Funny thing is, they’re really only moving upriver a little ways, on the 202 side. It’s walkable. But I’ll miss them being through the wall. Now there will be a stranger there. Can’t stop the changes, though!
Ali and James — thanks for the good times and the wonderful run. You really are the best neighbors I have ever had. Let’s all wish them tremendous blessings on the new house.
I’ve been listening to a lot of great music. There was Budos Band and The Hobbit soundtrack in the Blue Ridge mountains, Dave Matthews Band (yes and I don’t care) in South Carolina beer country, a new album from the Felice Brothers, a rotating stable of Daptones Records artists like the Frightnrs and Naomi Shelton and the Gospel Queens, not to mention a whole bunch of Bob Dylan for his birthday. Then for Memorial Day it seemed obvious that I would have to play The Band; I even wore my “Wait a Minute Chester” t-shirt that day.
But then I happened to put on a little Jerry Garcia Band, as tends to be my custom in summertime, and I just got floored by what that guy could do. After all these years, all these hours listening, it’s still — wow, what the fuck is he doing, man, Jesus Christ, Jerry!
Since we’re talking about the Dead (again), you should really read this GQ feature on Bobby. So much respect for this dude and the life he’s lived. It’s weird that he doesn’t like to trip.
And I mean why stop there?
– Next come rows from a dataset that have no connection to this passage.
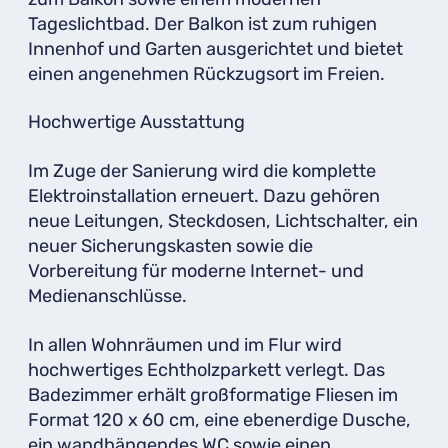
Tageslichtbad. Der Balkon ist zum ruhigen
Innenhof und Garten ausgerichtet und bietet
einen angenehmen Rückzugsort im Freien.
Hochwertige Ausstattung
Im Zuge der Sanierung wird die komplette
Elektroinstallation erneuert. Dazu gehören
neue Leitungen, Steckdosen, Lichtschalter, ein
neuer Sicherungskasten sowie die
Vorbereitung für moderne Internet- und
Medienanschlüsse.
In allen Wohnräumen und im Flur wird
hochwertiges Echtholzparkett verlegt. Das
Badezimmer erhält großformatige Fliesen im
Format 120 x 60 cm, eine ebenerdige Dusche,
ein wandhängendes WC sowie einen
Last thing — Dead and Company begins its summer tour tomorrow. Though I hope to listen to and/or watch many live streams (hashtag couch tour), we have decided to actually sit this one out.
I expected my feelings on this to be more mixed than they are. I’m actually comfortable with the decision. Part of me will certainly wish to be there, but this year seemed like the one to take off. By the time the next tour comes around, I will be fresh and excited again, instead of feeling put out by the expenses and arrangements necessary to make a show happen.
Rumor has it they’ll be back in the Garden in November — site of my favorite show to date (unless my favorite was Fenway, but we can debate that another day). If true, I’ll make my triumphant return then, no doubt wearing a new outfit and accompanied by a proper gang.
For all those heading out on tour or even just preparing for the couch tour: many blessings be upon you. May this be the greatest tour yet. May the energy sparkle and touch us all.